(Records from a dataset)
# # # # #

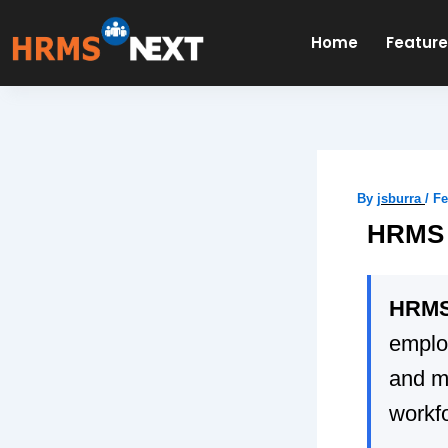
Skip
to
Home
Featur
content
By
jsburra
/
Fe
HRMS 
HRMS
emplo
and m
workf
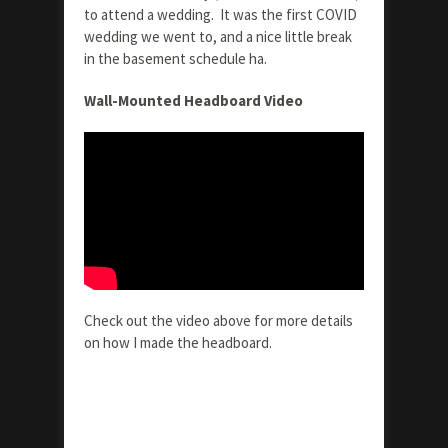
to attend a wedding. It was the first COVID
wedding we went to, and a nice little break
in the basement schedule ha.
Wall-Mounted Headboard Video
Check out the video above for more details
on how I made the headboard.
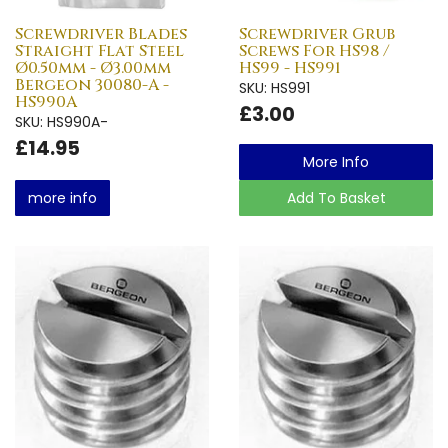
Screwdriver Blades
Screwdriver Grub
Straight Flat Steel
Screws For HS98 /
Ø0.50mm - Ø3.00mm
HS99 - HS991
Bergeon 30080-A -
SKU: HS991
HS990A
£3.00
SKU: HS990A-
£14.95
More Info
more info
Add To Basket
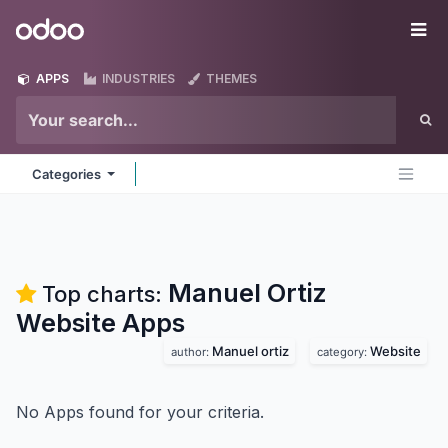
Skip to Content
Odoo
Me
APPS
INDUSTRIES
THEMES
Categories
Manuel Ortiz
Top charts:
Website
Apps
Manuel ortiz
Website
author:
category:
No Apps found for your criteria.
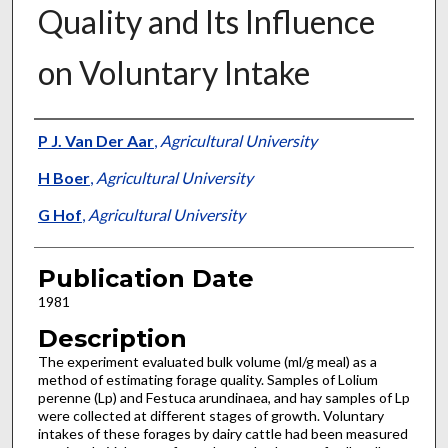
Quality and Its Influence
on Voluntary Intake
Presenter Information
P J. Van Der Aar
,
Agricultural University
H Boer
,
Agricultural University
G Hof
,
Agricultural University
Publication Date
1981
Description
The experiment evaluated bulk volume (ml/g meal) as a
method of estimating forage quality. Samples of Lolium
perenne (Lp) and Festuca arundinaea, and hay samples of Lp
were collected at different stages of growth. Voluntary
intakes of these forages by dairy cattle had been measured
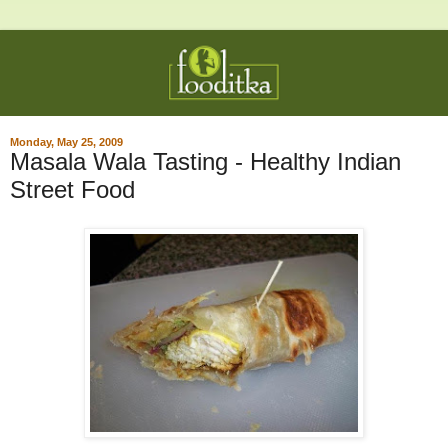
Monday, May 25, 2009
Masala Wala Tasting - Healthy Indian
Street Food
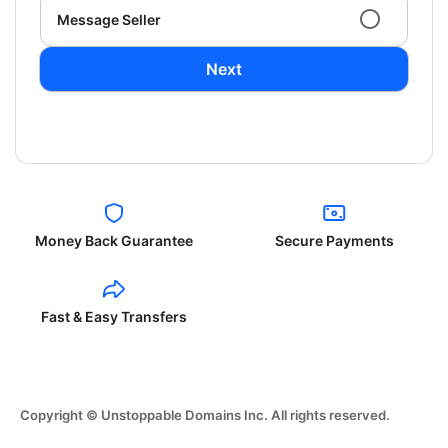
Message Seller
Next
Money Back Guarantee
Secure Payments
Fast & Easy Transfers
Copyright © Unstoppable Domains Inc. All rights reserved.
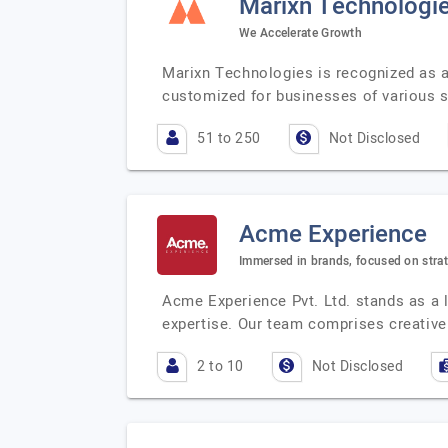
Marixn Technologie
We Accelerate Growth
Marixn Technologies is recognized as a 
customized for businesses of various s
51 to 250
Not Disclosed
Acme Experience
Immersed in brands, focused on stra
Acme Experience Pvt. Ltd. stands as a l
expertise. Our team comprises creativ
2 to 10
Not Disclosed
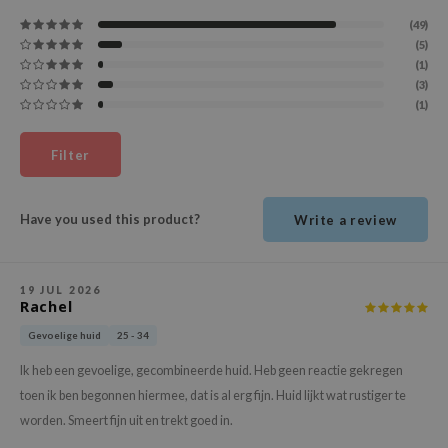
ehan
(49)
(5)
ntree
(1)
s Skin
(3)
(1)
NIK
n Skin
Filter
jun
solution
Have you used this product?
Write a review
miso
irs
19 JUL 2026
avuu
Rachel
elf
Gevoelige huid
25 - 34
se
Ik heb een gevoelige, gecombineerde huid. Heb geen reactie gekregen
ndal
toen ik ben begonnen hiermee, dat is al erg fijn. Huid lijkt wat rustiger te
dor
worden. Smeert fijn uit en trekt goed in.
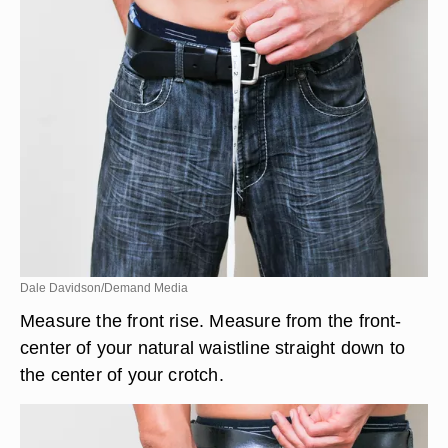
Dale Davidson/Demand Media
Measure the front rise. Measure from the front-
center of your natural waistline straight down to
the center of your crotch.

# # # # #

### [WHAT YOU WILL DO]
Reproduce each line of the records in which the string "your" appears.

### [WRITTEN RESPONSE]
No Apps found for your criteria.
center of your natural waistline straight down to
the center of your crotch.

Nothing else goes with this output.